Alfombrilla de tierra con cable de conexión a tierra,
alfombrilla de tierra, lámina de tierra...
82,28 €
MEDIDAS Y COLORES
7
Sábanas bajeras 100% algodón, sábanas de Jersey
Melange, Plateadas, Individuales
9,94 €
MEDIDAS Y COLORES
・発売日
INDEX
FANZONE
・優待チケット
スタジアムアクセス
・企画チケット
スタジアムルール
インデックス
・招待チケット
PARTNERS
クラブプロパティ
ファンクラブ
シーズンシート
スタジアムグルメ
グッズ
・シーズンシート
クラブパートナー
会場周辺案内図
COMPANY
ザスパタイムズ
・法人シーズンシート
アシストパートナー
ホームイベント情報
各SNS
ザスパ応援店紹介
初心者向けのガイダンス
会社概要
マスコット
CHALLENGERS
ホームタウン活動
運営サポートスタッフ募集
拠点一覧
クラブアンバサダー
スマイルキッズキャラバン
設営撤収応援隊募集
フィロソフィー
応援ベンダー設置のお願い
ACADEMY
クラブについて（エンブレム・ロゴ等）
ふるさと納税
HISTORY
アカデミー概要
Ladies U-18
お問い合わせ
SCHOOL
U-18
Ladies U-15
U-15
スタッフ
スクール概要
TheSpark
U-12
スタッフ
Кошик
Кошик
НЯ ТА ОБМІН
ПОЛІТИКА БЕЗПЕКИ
* * *
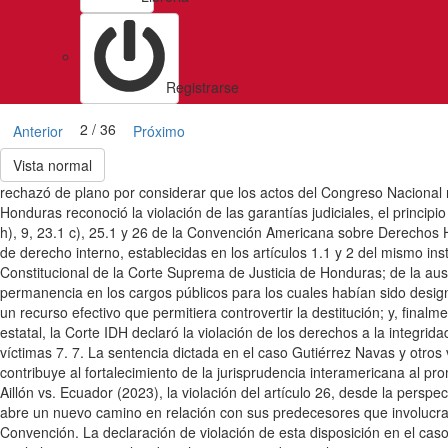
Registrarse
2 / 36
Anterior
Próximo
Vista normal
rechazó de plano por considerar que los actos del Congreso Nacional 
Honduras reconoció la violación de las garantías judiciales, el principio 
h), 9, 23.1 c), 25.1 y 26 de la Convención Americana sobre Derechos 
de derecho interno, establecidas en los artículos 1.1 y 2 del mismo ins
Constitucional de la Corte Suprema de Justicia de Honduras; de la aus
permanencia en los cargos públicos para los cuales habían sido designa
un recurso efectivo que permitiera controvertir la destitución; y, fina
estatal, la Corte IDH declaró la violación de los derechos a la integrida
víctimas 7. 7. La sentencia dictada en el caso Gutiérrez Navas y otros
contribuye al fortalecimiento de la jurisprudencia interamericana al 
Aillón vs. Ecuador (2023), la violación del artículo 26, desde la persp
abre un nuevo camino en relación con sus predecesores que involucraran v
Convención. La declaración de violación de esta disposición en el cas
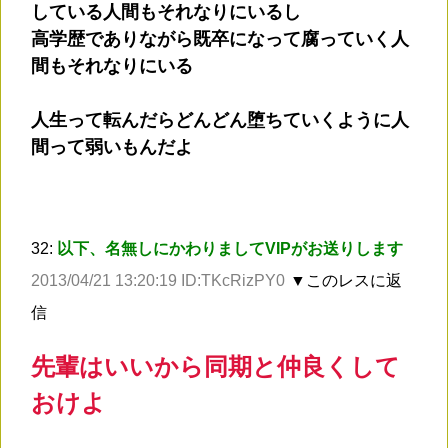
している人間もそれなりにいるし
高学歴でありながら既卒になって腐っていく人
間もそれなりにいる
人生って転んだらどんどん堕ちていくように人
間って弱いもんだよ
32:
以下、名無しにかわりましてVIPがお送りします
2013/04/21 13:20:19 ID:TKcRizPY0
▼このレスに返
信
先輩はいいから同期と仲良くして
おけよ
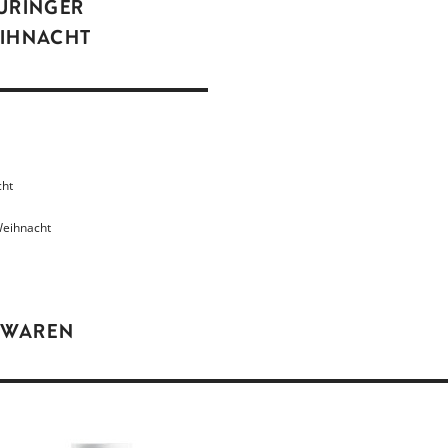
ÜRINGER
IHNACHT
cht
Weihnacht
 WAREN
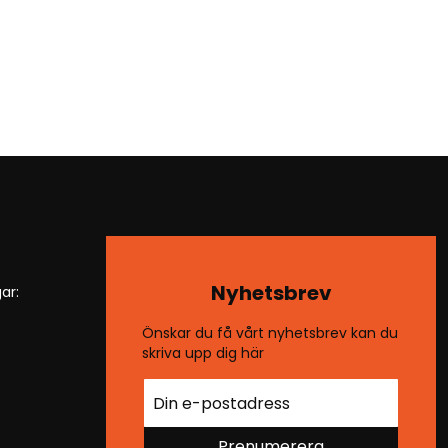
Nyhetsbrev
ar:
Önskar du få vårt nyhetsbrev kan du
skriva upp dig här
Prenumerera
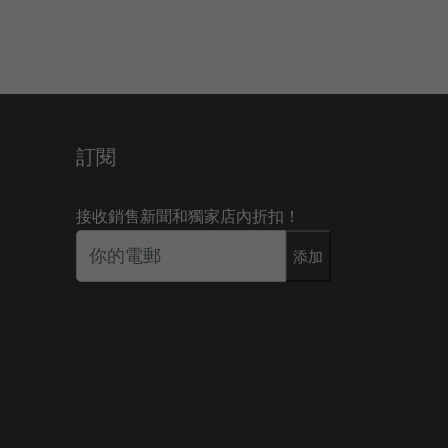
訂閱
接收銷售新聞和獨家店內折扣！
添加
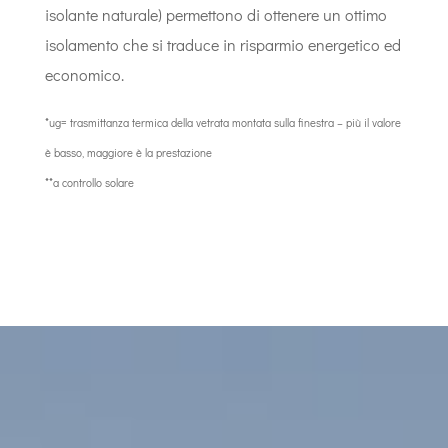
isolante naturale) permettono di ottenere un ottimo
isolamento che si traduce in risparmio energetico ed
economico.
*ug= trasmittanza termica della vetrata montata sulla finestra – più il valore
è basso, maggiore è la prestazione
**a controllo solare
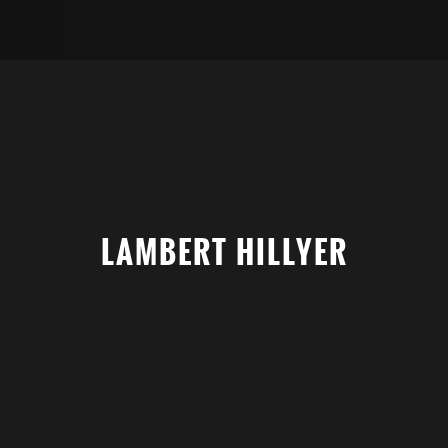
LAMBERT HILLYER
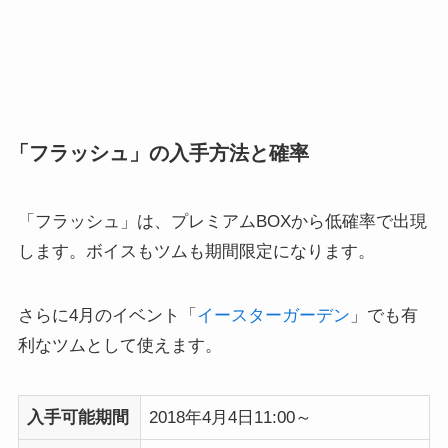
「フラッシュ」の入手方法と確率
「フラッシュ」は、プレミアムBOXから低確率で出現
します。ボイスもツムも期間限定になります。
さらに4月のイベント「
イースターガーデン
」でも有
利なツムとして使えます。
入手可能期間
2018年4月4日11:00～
...
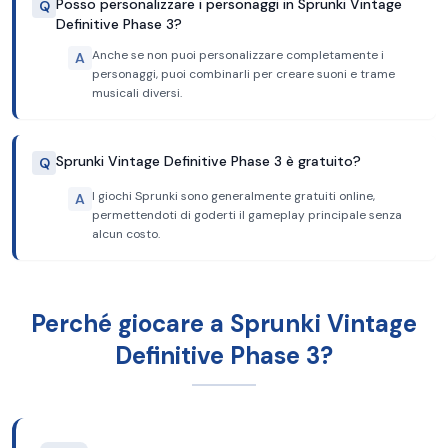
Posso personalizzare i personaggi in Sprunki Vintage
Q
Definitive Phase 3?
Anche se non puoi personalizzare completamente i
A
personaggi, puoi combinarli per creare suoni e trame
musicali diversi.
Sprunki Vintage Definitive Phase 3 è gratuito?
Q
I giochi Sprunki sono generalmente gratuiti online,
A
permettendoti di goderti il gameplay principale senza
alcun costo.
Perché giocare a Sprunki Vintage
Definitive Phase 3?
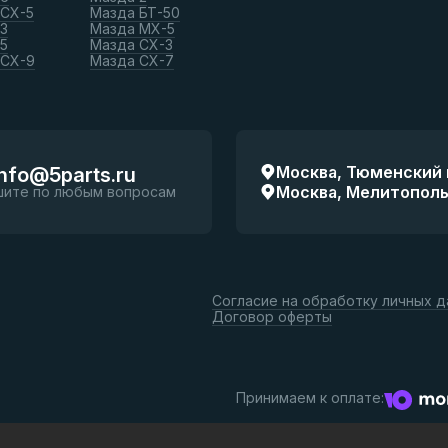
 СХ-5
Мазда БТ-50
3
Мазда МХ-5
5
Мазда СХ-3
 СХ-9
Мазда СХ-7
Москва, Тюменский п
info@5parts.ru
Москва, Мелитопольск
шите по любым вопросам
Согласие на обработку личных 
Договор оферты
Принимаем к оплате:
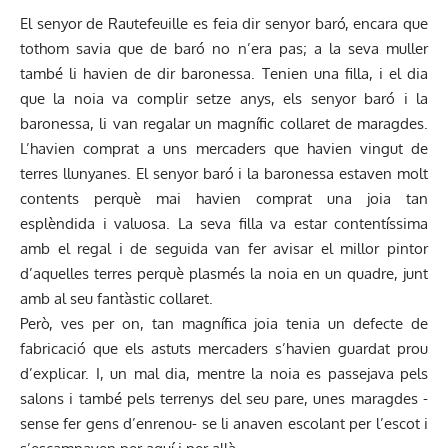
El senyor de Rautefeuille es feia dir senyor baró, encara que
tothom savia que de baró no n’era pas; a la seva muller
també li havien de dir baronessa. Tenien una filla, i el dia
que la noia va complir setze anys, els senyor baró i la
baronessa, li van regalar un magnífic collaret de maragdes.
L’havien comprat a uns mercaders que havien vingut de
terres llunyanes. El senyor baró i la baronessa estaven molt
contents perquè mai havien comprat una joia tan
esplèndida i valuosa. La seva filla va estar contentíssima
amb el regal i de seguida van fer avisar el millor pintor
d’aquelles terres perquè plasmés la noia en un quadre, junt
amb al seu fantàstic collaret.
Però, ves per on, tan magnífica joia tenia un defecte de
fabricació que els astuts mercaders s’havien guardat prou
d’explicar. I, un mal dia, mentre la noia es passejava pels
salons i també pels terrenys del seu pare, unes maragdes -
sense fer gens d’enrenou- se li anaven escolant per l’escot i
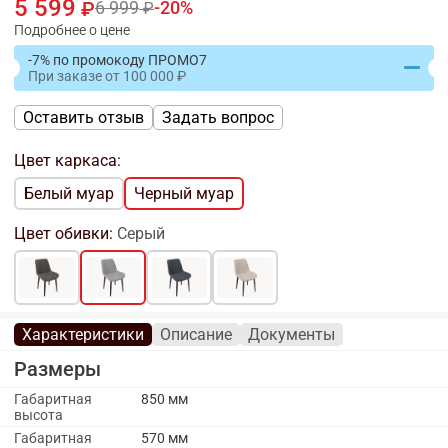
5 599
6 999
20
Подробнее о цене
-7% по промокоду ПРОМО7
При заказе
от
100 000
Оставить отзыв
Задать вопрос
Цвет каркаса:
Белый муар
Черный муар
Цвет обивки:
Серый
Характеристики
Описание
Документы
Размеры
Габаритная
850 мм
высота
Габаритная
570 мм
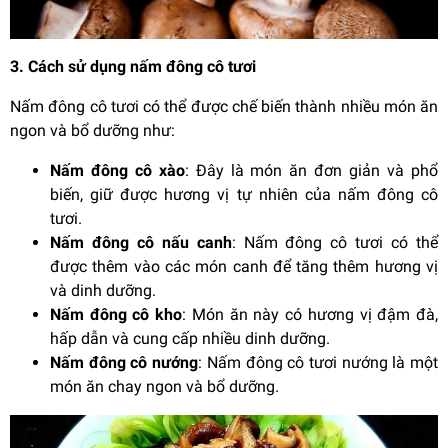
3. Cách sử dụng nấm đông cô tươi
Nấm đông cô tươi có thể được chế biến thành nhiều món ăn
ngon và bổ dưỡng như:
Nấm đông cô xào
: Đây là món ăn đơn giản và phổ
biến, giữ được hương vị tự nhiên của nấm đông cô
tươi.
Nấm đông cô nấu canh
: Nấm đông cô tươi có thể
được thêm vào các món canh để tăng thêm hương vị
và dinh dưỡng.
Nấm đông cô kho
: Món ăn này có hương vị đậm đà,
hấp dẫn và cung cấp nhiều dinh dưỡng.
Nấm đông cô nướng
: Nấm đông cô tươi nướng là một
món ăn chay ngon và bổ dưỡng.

PROBLEM TO SOLVE: If a line in the data holds the string "seva", copy that line.

TASK RESULT:
tothom savia que de baró no n’era pas; a la seva muller
esplèndida i valuosa. La seva filla va estar contentíssima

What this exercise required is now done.